The case, then, before us is one in which a foreign railway corporation pleads in discharge of its liability to pay its negotiable *548 securities, held by citizens of the United States, and which were delivered and are payable in this country, not that it had paid such securities; not that there had been a composition in bankruptcy embracing these claims; not that any court had given its sanction to the scheme in question; but that a statute of a foreign country, without the consent of those who did not approve such scheme, and without giving an opportunity before any authorized tribunal to show that such scheme ought not to be ratified, had absolved it from liability to meet its contract engagements. This defence my brethren feel obliged, upon grounds of international comity, to sustain. Thus an American court denies to American holders of foreign railway securities what an English court would not deny to English holders of American railway securities. An English court would not permit the rights of Englishmen, growing out of a contract between them and a foreign corporation, which is to be performed in England, to be injuriously affected by foreign laws in violation of the terms of that contract. I fully concur in what the circuit judge said:

"If any of our own States had passed such an act as the one under consideration, it would have been the duty of the courts of that State to treat it as an unlawful exercise of power; and certainly it cannot be expected that this court will tolerate legislation by a foreign State which it would not sanction if passed here, and which, if allowed to operate, would seriously prejudice the rights of a citizen of this State. Comity can ask no recognition of such unjust foreign legislation, and the case falls under the qualifications of a general rule, which prescribes that when the foreign law is repugnant to the fundamental principle of the lex fori, it will be ignored."

The principles for which I contend are not affected, in their application to this case, by the circumstance that the legislation of Canada relates to the contracts of a quasi public corporation and not to contracts wholly between individuals. For, in determining whether a statute impairs the obligation of a contract, within the meaning of our Constitution, it must be conceded that that instrument protects such obligation against *549 legislative impairment as well in cases of contracts with railway corporations as of contracts between individuals. It is equally clear that debts held against such corporations are property of which the citizen may not be deprived without due process of law. We said in Pritchard v. Norton, 106 U.S. 132, that "a vested right of action is property in the same sense in which tangible things are property, and is equally protected against arbitrary interference. Whether it springs from contract or from the principles of the common law, it is not competent for the legislature to take it away." Railway corporations are, undoubtedly, public instrumentalities employed by government to accomplish public purposes. But in this country the legislative department may not, under the guise of regulating such corporations, arbitrarily deprive creditors of the benefit of their claims against them, or impair the obligation of contracts which individuals have with them.
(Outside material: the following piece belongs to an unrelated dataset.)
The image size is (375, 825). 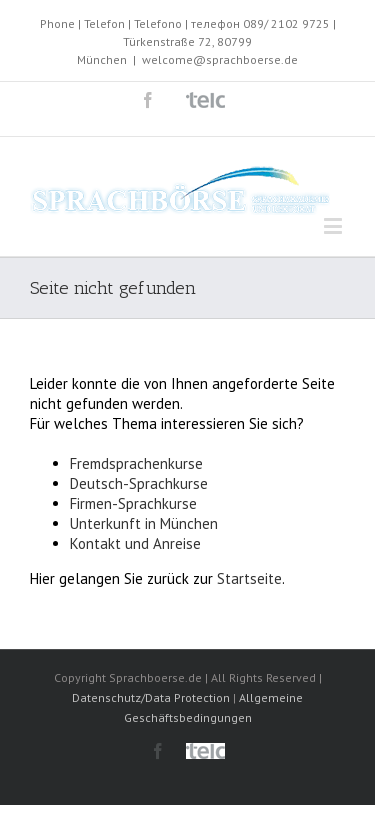 What do you see at coordinates (139, 483) in the screenshot?
I see `Deutsch-Sprachkurse` at bounding box center [139, 483].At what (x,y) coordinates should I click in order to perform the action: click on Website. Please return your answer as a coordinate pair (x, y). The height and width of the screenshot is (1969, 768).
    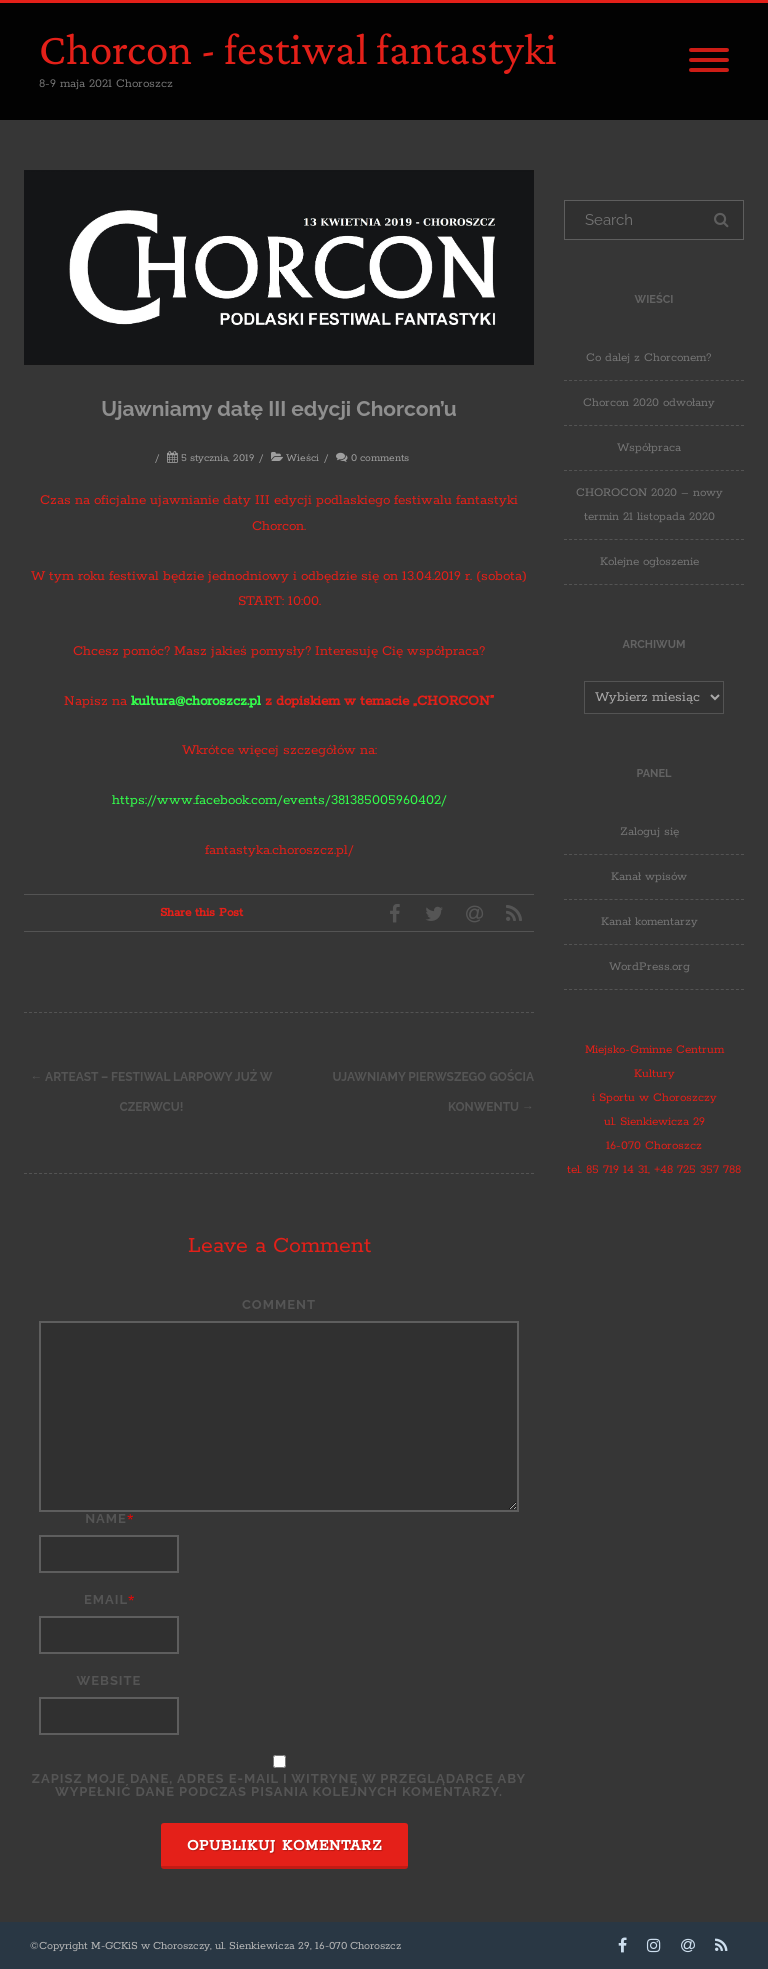
    Looking at the image, I should click on (109, 1680).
This, perhaps, would not be disputed were this a contest between American citizens, or even citizens of Canada, and an American railway corporation.

As I do not think that a foreign railway corporation is entitled, upon principles of international comity, to have the benefit, in our courts — to the prejudice of our own people and in violation of their contract and property rights — of a foreign statute which could not be sustained had it been enacted by Congress or by any one of the United States, with reference to the negotiable securities of an American railway corporation; and, as I do not agree that an American court should accord to a foreign railway corporation the privilege of repudiating its contract obligations to American citizens, when it must deny any such privilege, under like circumstances, to our own railway corporations, I dissent from the opinion and judgment of the court.

MR. JUSTICE FIELD, not being present at the argument of this case, took no part in the decision.